Aim of the task: Write back each entry precisely as it is given.

++++

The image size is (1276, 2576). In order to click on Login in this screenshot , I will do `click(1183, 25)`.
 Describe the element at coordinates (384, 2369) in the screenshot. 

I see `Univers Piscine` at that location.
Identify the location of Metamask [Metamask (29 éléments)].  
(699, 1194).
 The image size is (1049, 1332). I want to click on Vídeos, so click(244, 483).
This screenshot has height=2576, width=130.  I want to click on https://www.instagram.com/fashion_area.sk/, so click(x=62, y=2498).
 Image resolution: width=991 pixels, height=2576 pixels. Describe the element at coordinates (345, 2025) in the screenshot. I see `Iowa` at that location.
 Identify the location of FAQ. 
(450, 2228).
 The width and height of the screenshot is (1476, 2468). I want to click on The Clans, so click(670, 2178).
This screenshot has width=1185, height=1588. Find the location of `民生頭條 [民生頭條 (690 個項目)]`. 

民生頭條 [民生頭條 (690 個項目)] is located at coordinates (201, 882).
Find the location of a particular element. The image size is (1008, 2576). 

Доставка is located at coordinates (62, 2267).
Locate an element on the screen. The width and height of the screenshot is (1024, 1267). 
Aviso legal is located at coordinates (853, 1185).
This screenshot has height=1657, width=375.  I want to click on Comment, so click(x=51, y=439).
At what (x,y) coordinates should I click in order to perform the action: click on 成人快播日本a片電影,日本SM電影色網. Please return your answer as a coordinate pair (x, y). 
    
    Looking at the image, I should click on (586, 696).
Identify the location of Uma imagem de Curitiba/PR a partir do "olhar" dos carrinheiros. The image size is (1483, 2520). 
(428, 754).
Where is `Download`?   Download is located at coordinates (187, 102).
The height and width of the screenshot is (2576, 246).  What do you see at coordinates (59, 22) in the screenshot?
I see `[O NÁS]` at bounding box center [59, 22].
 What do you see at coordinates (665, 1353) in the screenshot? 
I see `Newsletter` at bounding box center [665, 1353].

++++

Answer to the problem:
The image size is (1276, 2576). In order to click on Login in this screenshot , I will do `click(1183, 25)`.
 Describe the element at coordinates (384, 2369) in the screenshot. 

I see `Univers Piscine` at that location.
Identify the location of Metamask [Metamask (29 éléments)].  
(699, 1194).
 The image size is (1049, 1332). I want to click on Vídeos, so click(244, 483).
This screenshot has height=2576, width=130.  I want to click on https://www.instagram.com/fashion_area.sk/, so click(x=62, y=2498).
 Image resolution: width=991 pixels, height=2576 pixels. Describe the element at coordinates (345, 2025) in the screenshot. I see `Iowa` at that location.
 Identify the location of FAQ. 
(450, 2228).
 The width and height of the screenshot is (1476, 2468). I want to click on The Clans, so click(670, 2178).
This screenshot has width=1185, height=1588. Find the location of `民生頭條 [民生頭條 (690 個項目)]`. 

民生頭條 [民生頭條 (690 個項目)] is located at coordinates (201, 882).
Find the location of a particular element. The image size is (1008, 2576). 

Доставка is located at coordinates (62, 2267).
Locate an element on the screen. The width and height of the screenshot is (1024, 1267). 
Aviso legal is located at coordinates (853, 1185).
This screenshot has height=1657, width=375.  I want to click on Comment, so click(x=51, y=439).
At what (x,y) coordinates should I click in order to perform the action: click on 成人快播日本a片電影,日本SM電影色網. Please return your answer as a coordinate pair (x, y). 
    
    Looking at the image, I should click on (586, 696).
Identify the location of Uma imagem de Curitiba/PR a partir do "olhar" dos carrinheiros. The image size is (1483, 2520). 
(428, 754).
Where is `Download`?   Download is located at coordinates (187, 102).
The height and width of the screenshot is (2576, 246).  What do you see at coordinates (59, 22) in the screenshot?
I see `[O NÁS]` at bounding box center [59, 22].
 What do you see at coordinates (665, 1353) in the screenshot? 
I see `Newsletter` at bounding box center [665, 1353].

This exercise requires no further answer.